-------- DATA LISTING --------
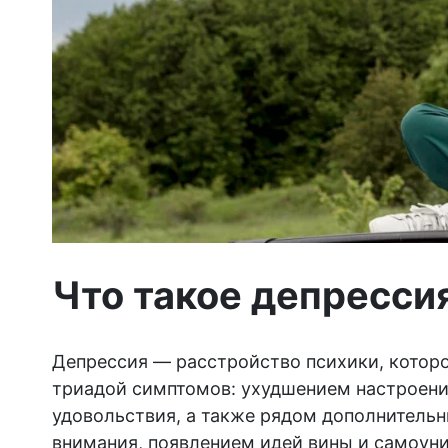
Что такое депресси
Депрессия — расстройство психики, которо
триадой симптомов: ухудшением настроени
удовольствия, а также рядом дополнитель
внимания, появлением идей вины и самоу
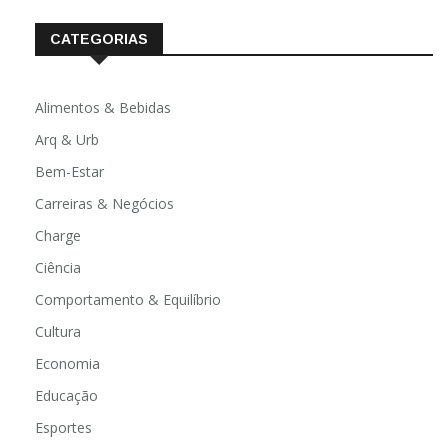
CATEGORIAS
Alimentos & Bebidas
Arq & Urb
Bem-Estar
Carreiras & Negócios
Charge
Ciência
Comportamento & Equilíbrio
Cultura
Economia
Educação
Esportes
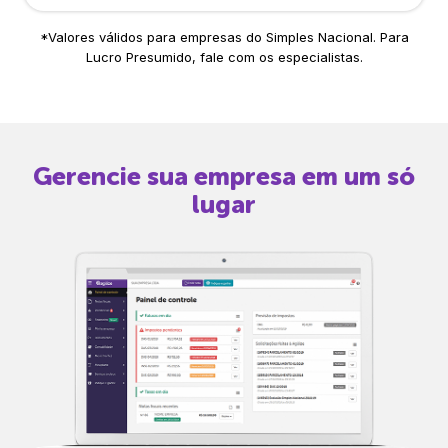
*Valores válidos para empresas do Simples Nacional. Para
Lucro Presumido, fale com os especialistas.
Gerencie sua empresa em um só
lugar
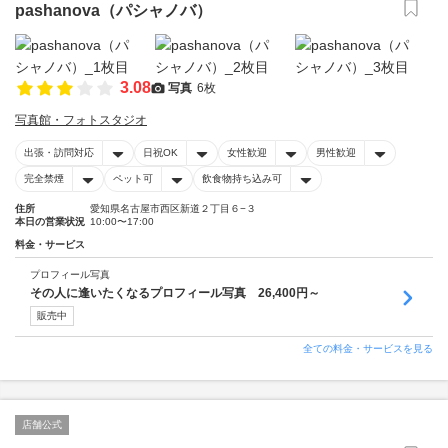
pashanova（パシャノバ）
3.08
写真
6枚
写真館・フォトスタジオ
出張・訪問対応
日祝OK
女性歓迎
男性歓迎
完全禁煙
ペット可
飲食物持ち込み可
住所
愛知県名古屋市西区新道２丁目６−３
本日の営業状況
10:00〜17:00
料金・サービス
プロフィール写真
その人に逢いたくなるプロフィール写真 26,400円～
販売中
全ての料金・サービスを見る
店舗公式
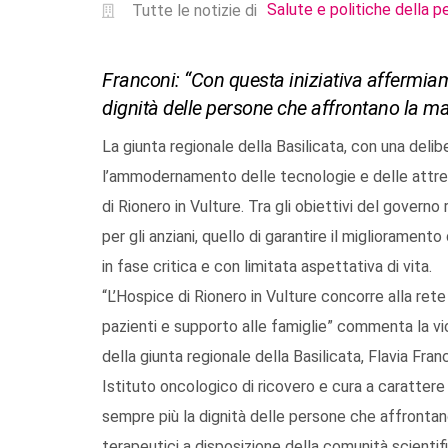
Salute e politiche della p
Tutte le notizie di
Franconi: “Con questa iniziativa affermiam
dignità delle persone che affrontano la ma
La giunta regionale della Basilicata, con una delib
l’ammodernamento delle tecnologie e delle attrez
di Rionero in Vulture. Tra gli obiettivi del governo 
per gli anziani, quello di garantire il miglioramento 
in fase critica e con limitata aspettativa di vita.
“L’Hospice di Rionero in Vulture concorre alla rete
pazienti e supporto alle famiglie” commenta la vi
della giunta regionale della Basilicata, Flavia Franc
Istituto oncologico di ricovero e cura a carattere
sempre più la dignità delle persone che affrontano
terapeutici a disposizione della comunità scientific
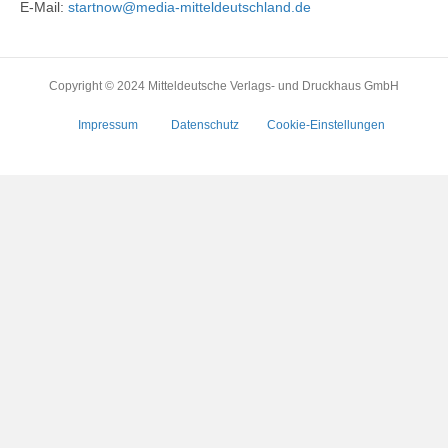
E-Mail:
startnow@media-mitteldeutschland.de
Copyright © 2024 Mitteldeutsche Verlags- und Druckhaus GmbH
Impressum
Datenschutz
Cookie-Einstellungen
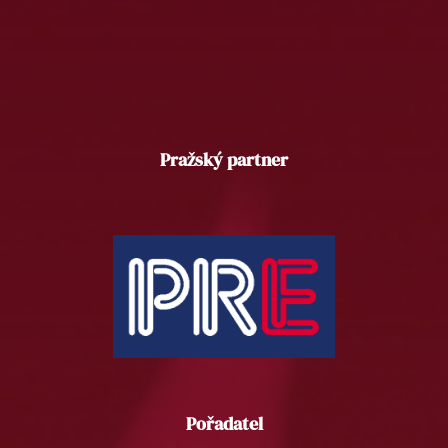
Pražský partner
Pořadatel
--------
*EXERCISE PROMPT*
Down to the last line, return the entries above exactly, with no pictures.

*WORKED SOLUTION*
Что такое депресси
Депрессия — расстройство психики, которо
триадой симптомов: ухудшением настроени
удовольствия, а также рядом дополнитель
внимания, появлением идей вины и самоу
CATEGORIAS
Alimentos & Bebidas
Arq & Urb
Bem-Estar
Carreiras & Negócios
Charge
Ciência
Comportamento & Equilíbrio
Cultura
Economia
Educação
Esportes
*Valores válidos para empresas do Simples Nacional. Para
Lucro Presumido, fale com os especialistas.
Gerencie sua empresa em um só
lugar
pashanova（パシャノバ）
3.08
写真
6枚
写真館・フォトスタジオ
出張・訪問対応
日祝OK
女性歓迎
男性歓迎
完全禁煙
ペット可
飲食物持ち込み可
住所
愛知県名古屋市西区新道２丁目６−３
本日の営業状況
10:00〜17:00
料金・サービス
プロフィール写真
その人に逢いたくなるプロフィール写真 26,400円～
販売中
全ての料金・サービスを見る
店舗公式
Salute e politiche della p
Tutte le notizie di
Franconi: “Con questa iniziativa affermiam
dignità delle persone che affrontano la ma
La giunta regionale della Basilicata, con una delib
l’ammodernamento delle tecnologie e delle attrez
di Rionero in Vulture. Tra gli obiettivi del governo 
per gli anziani, quello di garantire il miglioramento 
in fase critica e con limitata aspettativa di vita.
“L’Hospice di Rionero in Vulture concorre alla rete
pazienti e supporto alle famiglie” commenta la vi
della giunta regionale della Basilicata, Flavia Franc
Istituto oncologico di ricovero e cura a carattere
sempre più la dignità delle persone che affrontano
terapeutici a disposizione della comunità scientific
E-Mail:
startnow@media-mitteldeutschland.de
Copyright © 2024 Mitteldeutsche Verlags- und Druckhaus GmbH
Impressum
Datenschutz
Cookie-Einstellungen
Pražský partner
Pořadatel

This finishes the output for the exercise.